Ici je vais faire une parenthèse. Je raconte, dans ma note, qu’Olive Schreiner a rencontré à Londres celui que l’on considère comme le premier sexologue, ou au moins l’un des premiers, Havelock Ellis. Et qu’il l’a influencée puisqu’elle écrit dans Women and Labour, que ce n’est pas la mère seule mais les deux parents, d’une manière égalitaire, qui doivent élever les enfants, que le couple doit avoir une vie sexuelle, indépendamment du simple rôle reproducteur de la famille (et ceci en pleine époque victorienne) et que la femme, n’étant plus occupée à plein temps à son travail de maternité et ne participant pas aux nouvelles activités professionnelles (mentales), risque de ne plus exister que par « la pratique passive des seules fonctions sexuelles » et donc de vivre en parasite sur la société et sur les hommes (elle parle de parasitisme sexuel). Quant à Frazer il mêle mythes et religions, publie encore une autre œuvre (qui se trouve également dans ma bibliothèque, en 3 volumes) intitulée les mythes dans l’ancien Testament (ce qui fait que chaque fois que je rencontre la loi juive sur la séparation entre laitages et viande comme ce que j’ai vu à Haïfa où des figures sombres passaient entre les tables du restaurant pour vérifier qu’il n’y avait pas de beurre sur la table ou ce film où l’on voyait un jeune goy, invité dans la cuisine de l’appartement d’une jeune juive orthodoxe à New-York, s’étonner de l’existence de deux frigidaires, l’un pour la viande, l’autre pour les laitages) je pense à ce qu’écrit Frazer sur l’origine magique de l’interdiction chez les Massaïs de manger de la viande en même temps que boire du lait, parce que, si les deux se rencontraient dans leurs estomacs, la vache pourrait ne plus donner du lait !
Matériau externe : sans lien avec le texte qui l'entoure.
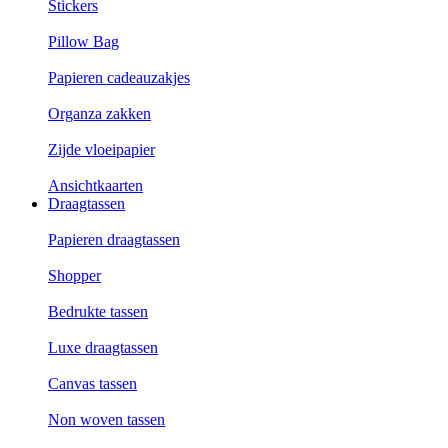
Stickers
Pillow Bag
Papieren cadeauzakjes
Organza zakken
Zijde vloeipapier
Ansichtkaarten
Draagtassen
Papieren draagtassen
Shopper
Bedrukte tassen
Luxe draagtassen
Canvas tassen
Non woven tassen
Quand on pense que dans ce XIXème siècle sont apparus presqu’en même temps un Darwin montrant que l’homme n’est qu’un animal ayant évolué (bien ou mal, cela reste à déterminer), un Ellis qui ose parler de sexualité et un Frazer qui cherche les mythes dans les religions, on se dit que cette époque est au moins aussi révolutionnaire que celle des Lumières !

Peu de temps plus tard (1991-92) on achète une filiale à Toronto. C’était important pour nous car cela nous donnait une position dominante en Amérique du Nord pour l’une de nos activités majeures. Mais la société perdait de l’argent et était dangereusement endettée. Ce qui fait que j’ai dû passer beaucoup de temps dans la ville et que je m’embêtais. Alors, le samedi, et quelquefois le soir en semaine, je passais mon temps chez les librairies-antiquaires de la ville. Il y en avait plusieurs. Les Canadiens anglais de l’ancien temps devaient beaucoup lire lors de leurs longues soirées d’hiver. Il y en avait deux surtout avec lesquels j’ai beaucoup sympathisé : David Mason et Steven Temple.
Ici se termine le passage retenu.